Но хозяйка кричала, негодуя:
– Господи, кто же в зале работает?
Из двери клозета высовывается злое, раскаленное огнем печи лицо старухи Матрены Ивановны, она кричит:
– Вот, Вася, гляди: ты работаешь, а она в четырех комнатах отелиться не может. Дворянка с Гребешка, умишка ни вершка…
Виктор ехидно смеется, а хозяин кричит:
– Довольно!
Но сноха, облив свекровь ручьями ядовитейшего красноречия, валится на стул и стонет:
– Уйду! Умру!
– Не мешайте мне работать, черт вас возьми! – орет хозяин, бледный с натуги. – Сумасшедший дом – ведь для вас же спину ломаю, вам на корм! О, звери-курицы…
Сначала эти ссоры пугали меня, особенно я был испуган, когда хозяйка, схватив столовый нож, убежала в клозет и, заперев обе двери, начала дико рычать там. На минуту в доме стало тихо, потом хозяин уперся руками в дверь, согнулся и крикнул мне:
– Лезь, разбей стекло, сними крючок с пробоя!
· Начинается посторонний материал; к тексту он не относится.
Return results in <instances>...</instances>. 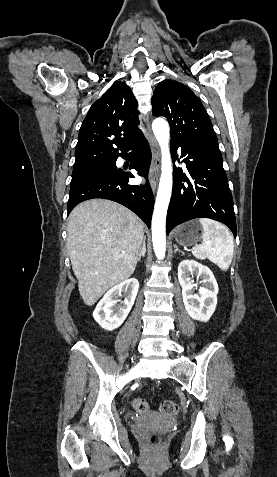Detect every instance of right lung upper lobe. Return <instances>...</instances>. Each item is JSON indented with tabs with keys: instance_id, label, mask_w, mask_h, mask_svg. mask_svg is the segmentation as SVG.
I'll use <instances>...</instances> for the list:
<instances>
[{
	"instance_id": "right-lung-upper-lobe-1",
	"label": "right lung upper lobe",
	"mask_w": 277,
	"mask_h": 477,
	"mask_svg": "<svg viewBox=\"0 0 277 477\" xmlns=\"http://www.w3.org/2000/svg\"><path fill=\"white\" fill-rule=\"evenodd\" d=\"M138 114L130 87L113 84L93 103L80 127L73 168L112 161L127 152L144 137L137 128Z\"/></svg>"
}]
</instances>
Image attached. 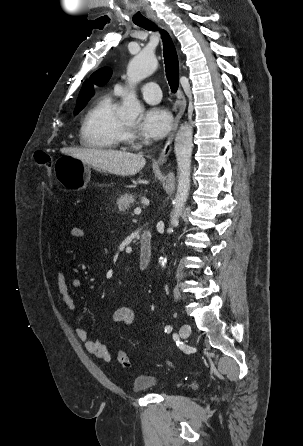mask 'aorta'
<instances>
[{
    "label": "aorta",
    "instance_id": "aorta-1",
    "mask_svg": "<svg viewBox=\"0 0 303 446\" xmlns=\"http://www.w3.org/2000/svg\"><path fill=\"white\" fill-rule=\"evenodd\" d=\"M157 65L154 54L148 51L140 52L130 61L127 67V81L132 90L124 98L123 104L119 109L121 118L135 120L142 112V106L133 91V87L151 75L157 69ZM192 148L193 128L190 124H182L176 133L174 144L178 168V185L173 201L174 208L171 214L170 231H173V226L178 224V219L189 196ZM159 263L162 267H165L167 259L160 257Z\"/></svg>",
    "mask_w": 303,
    "mask_h": 446
}]
</instances>
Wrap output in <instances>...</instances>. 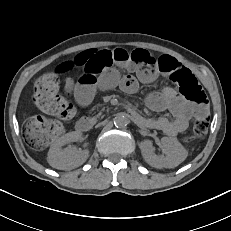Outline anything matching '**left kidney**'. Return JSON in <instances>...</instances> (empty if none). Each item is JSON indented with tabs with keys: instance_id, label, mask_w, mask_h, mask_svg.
I'll return each mask as SVG.
<instances>
[{
	"instance_id": "1",
	"label": "left kidney",
	"mask_w": 231,
	"mask_h": 231,
	"mask_svg": "<svg viewBox=\"0 0 231 231\" xmlns=\"http://www.w3.org/2000/svg\"><path fill=\"white\" fill-rule=\"evenodd\" d=\"M161 143L165 156H158L154 153L152 141L150 140H144L139 144L142 156L150 166L155 168H174L186 159L188 152L176 138L163 137Z\"/></svg>"
}]
</instances>
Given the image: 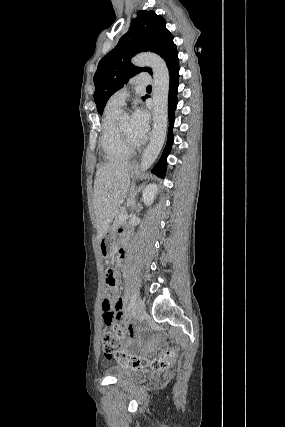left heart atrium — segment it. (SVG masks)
<instances>
[{"mask_svg": "<svg viewBox=\"0 0 285 427\" xmlns=\"http://www.w3.org/2000/svg\"><path fill=\"white\" fill-rule=\"evenodd\" d=\"M132 121L135 135L139 141H142L146 137L149 129L148 112L142 107L137 108L132 115Z\"/></svg>", "mask_w": 285, "mask_h": 427, "instance_id": "39dd6f15", "label": "left heart atrium"}]
</instances>
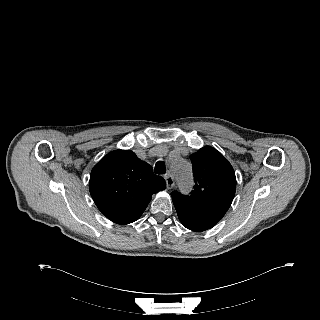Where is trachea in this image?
<instances>
[{"label": "trachea", "mask_w": 320, "mask_h": 320, "mask_svg": "<svg viewBox=\"0 0 320 320\" xmlns=\"http://www.w3.org/2000/svg\"><path fill=\"white\" fill-rule=\"evenodd\" d=\"M155 173L156 174H165L166 168L163 161H158L155 165Z\"/></svg>", "instance_id": "obj_1"}]
</instances>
Я живо вскочил на спину его, вышиб стекло над дверью, но когда нагнулся вниз – хозяйка усердно начала колотить меня по голове черенком ножа. Я все-таки успел отпереть дверь, и хозяин, с боем вытащив супругу в столовую, отнял у нее нож. Сидя в кухне и потирая избитую голову, я быстро догадался, что пострадал зря: нож был тупой, им даже хлеба кусок трудно отрезать, а уж кожу – никак не прорежешь; мне не нужно было влезать на спину хозяина, я мог бы разбить стекло со стула и, наконец, удобнее было снять крючок взрослому – руки у него длиннее. После этой истории – ссоры в доме больше уже не пугали меня.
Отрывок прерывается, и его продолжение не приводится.